*** Opening RECORDS FOR THE TASK ***

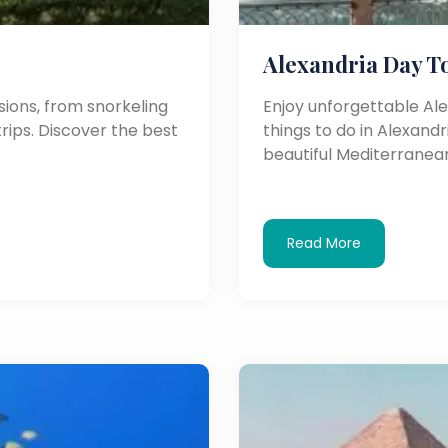
Alexandria Day T
ions, from snorkeling
Enjoy unforgettable Al
trips. Discover the best
things to do in Alexandri
beautiful Mediterranean
Read More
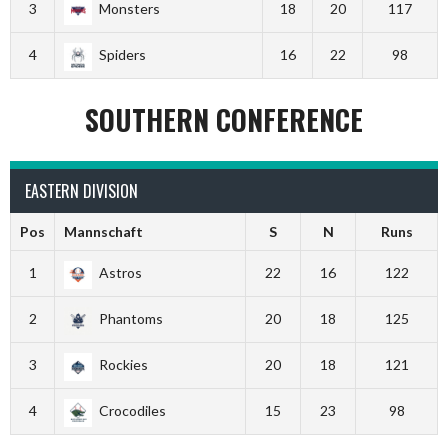
3
Monsters
18
20
117
4
Spiders
16
22
98
SOUTHERN CONFERENCE
EASTERN DIVISION
Pos
Mannschaft
S
N
Runs
1
Astros
22
16
122
2
Phantoms
20
18
125
3
Rockies
20
18
121
4
Crocodiles
15
23
98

*** Closing RECORDS FOR THE TASK ***

**WHAT THE EXERCISE ASKS:** Print all the entries again exactly as written, but without the pictures.

**EXERCISE OUTPUT:**
Alexandria Day T
ions, from snorkeling
Enjoy unforgettable Al
trips. Discover the best
things to do in Alexandri
beautiful Mediterranean
Read More
3
Monsters
18
20
117
4
Spiders
16
22
98
SOUTHERN CONFERENCE
EASTERN DIVISION
Pos
Mannschaft
S
N
Runs
1
Astros
22
16
122
2
Phantoms
20
18
125
3
Rockies
20
18
121
4
Crocodiles
15
23
98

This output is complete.